### Your task
In the records below, find the line containing "Проектная работа"; copy exactly that line and all lines after it to the end, and nothing else.

### Material for this task
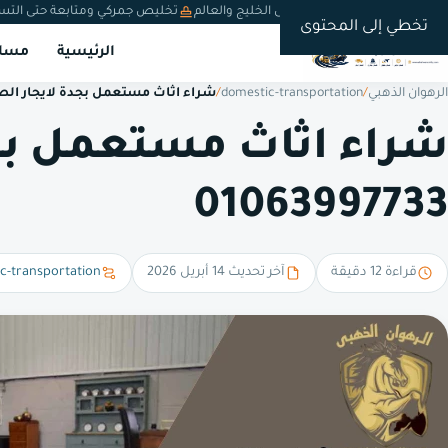
شحن دولي من السعودية إلى الخليج والعالم
تخليص جمركي ومتابعة حتى التس
تخطي إلى المحتوى
الرئيسية
مسار
الرهوان الذهبي
/
domestic-transportation
/
شراء اثاث مستعمل بجدة لايجار ال
شراء اثاث مستعمل بج
01063997733
قراءة 12 دقيقة
آخر تحديث 14 أبريل 2026
c-transportation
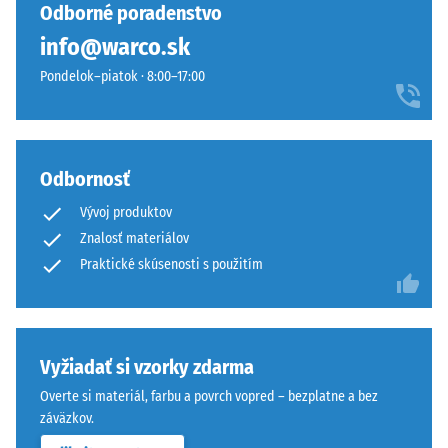
materiálu
Odborné poradenstvo
v
opisuje
info@warco.sk
sendviči
jeho
–
odolnosť
Pondelok–piatok · 8:00–17:00
vrstva
voči
sa
lokálnemu
položí
zaťaženiu.
na
Udáva,
Odbornosť
seba,
do
Vývoj produktov
ozubenie
akej
drží
Znalosť materiálov
miery
hornú
sa
Praktické skúsenosti s použitím
vrstvu
materiál
pohybovo-
deformuje
stabilne
pri
a
aplikácii
Vyžiadať si vzorky zdarma
zabraňuje
určitej
Overte si materiál, farbu a povrch vopred – bezplatne a bez
osovému
sily.
záväzkov.
posunu.
Malá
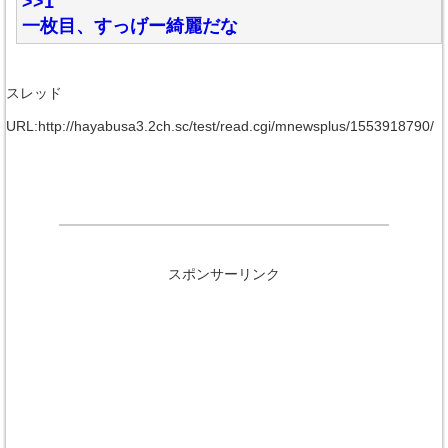
>>1
一枚目、すっげー綺麗だな
スレッド
URL:http://hayabusa3.2ch.sc/test/read.cgi/mnewsplus/1553918790/
スポンサーリンク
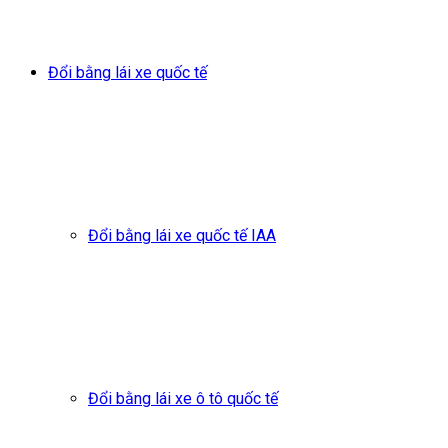
Đổi bằng lái xe quốc tế
Đổi bằng lái xe quốc tế IAA
Đổi bằng lái xe ô tô quốc tế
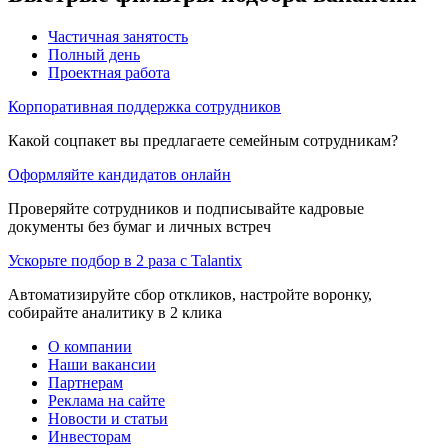
Частичная занятость
Полный день
Проектная работа
Корпоративная поддержка сотрудников
Какой соцпакет вы предлагаете семейным сотрудникам?
Оформляйте кандидатов онлайн
Проверяйте сотрудников и подписывайте кадровые
документы без бумаг и личных встреч
Ускорьте подбор в 2 раза с Talantix
Автоматизируйте сбор откликов, настройте воронку,
собирайте аналитику в 2 клика
О компании
Наши вакансии
Партнерам
Реклама на сайте
Новости и статьи
Инвесторам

### Result
Проектная работа
Корпоративная поддержка сотрудников
Какой соцпакет вы предлагаете семейным сотрудникам?
Оформляйте кандидатов онлайн
Проверяйте сотрудников и подписывайте кадровые
документы без бумаг и личных встреч
Ускорьте подбор в 2 раза с Talantix
Автоматизируйте сбор откликов, настройте воронку,
собирайте аналитику в 2 клика
О компании
Наши вакансии
Партнерам
Реклама на сайте
Новости и статьи
Инвесторам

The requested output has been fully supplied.